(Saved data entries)

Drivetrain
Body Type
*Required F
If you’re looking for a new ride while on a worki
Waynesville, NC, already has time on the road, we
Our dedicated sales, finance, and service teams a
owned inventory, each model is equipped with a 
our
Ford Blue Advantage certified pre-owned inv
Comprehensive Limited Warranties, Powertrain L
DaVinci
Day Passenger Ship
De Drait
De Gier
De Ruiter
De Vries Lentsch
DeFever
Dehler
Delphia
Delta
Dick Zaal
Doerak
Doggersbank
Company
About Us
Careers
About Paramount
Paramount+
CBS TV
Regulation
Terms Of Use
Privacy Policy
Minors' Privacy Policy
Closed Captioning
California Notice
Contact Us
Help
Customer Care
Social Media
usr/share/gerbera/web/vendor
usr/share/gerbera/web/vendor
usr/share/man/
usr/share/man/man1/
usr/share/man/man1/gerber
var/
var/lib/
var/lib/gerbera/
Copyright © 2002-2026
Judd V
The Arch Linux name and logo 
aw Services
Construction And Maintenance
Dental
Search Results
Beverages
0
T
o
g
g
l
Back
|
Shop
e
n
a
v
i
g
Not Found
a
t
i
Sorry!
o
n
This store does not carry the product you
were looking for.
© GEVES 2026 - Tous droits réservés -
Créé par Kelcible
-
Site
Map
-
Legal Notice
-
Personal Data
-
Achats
---
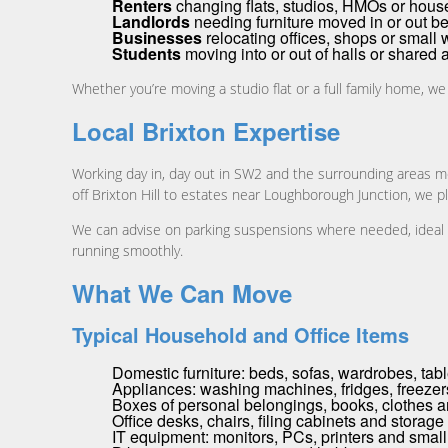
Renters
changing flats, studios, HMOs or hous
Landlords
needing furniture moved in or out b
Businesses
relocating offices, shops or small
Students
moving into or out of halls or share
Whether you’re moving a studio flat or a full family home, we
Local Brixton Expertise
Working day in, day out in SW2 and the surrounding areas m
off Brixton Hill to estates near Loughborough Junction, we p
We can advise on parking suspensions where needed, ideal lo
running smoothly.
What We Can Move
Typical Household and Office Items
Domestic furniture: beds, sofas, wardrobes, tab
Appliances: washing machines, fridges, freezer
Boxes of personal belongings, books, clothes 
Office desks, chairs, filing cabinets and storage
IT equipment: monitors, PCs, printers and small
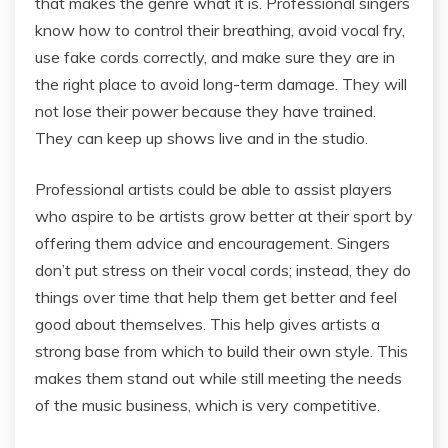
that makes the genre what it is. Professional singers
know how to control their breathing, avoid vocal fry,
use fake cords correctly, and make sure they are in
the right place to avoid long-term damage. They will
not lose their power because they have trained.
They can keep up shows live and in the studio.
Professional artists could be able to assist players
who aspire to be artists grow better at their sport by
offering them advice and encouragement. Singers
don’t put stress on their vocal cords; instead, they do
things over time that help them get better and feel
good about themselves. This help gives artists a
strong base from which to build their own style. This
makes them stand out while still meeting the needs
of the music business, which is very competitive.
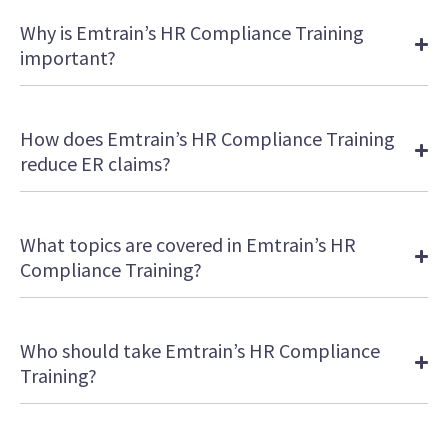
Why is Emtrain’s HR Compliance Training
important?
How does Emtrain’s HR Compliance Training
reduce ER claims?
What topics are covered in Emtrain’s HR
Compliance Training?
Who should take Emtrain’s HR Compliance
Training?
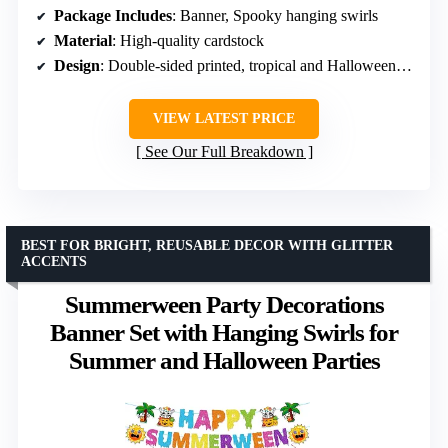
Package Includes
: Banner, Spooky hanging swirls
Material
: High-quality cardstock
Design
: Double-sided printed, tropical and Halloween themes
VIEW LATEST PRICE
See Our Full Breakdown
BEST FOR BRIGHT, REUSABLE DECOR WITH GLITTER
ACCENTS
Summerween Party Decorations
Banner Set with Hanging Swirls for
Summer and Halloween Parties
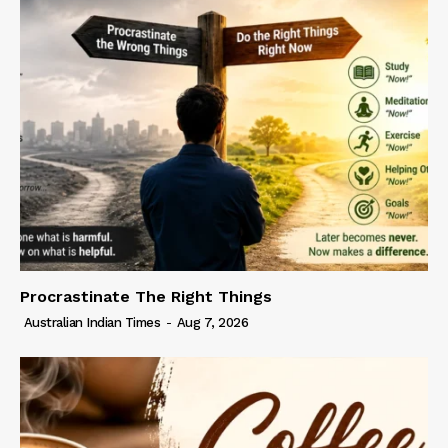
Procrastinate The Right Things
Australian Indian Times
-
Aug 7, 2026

■ **WORK TASK**:
From the entries above, write out only the lines starting at the line that holds "Procrastinate The Right Things" and ending at the line that holds "Aug 7, 2026", keeping both and matching them exactly.

■ **WRITTEN ANSWER**:
Procrastinate The Right Things
Australian Indian Times
-
Aug 7, 2026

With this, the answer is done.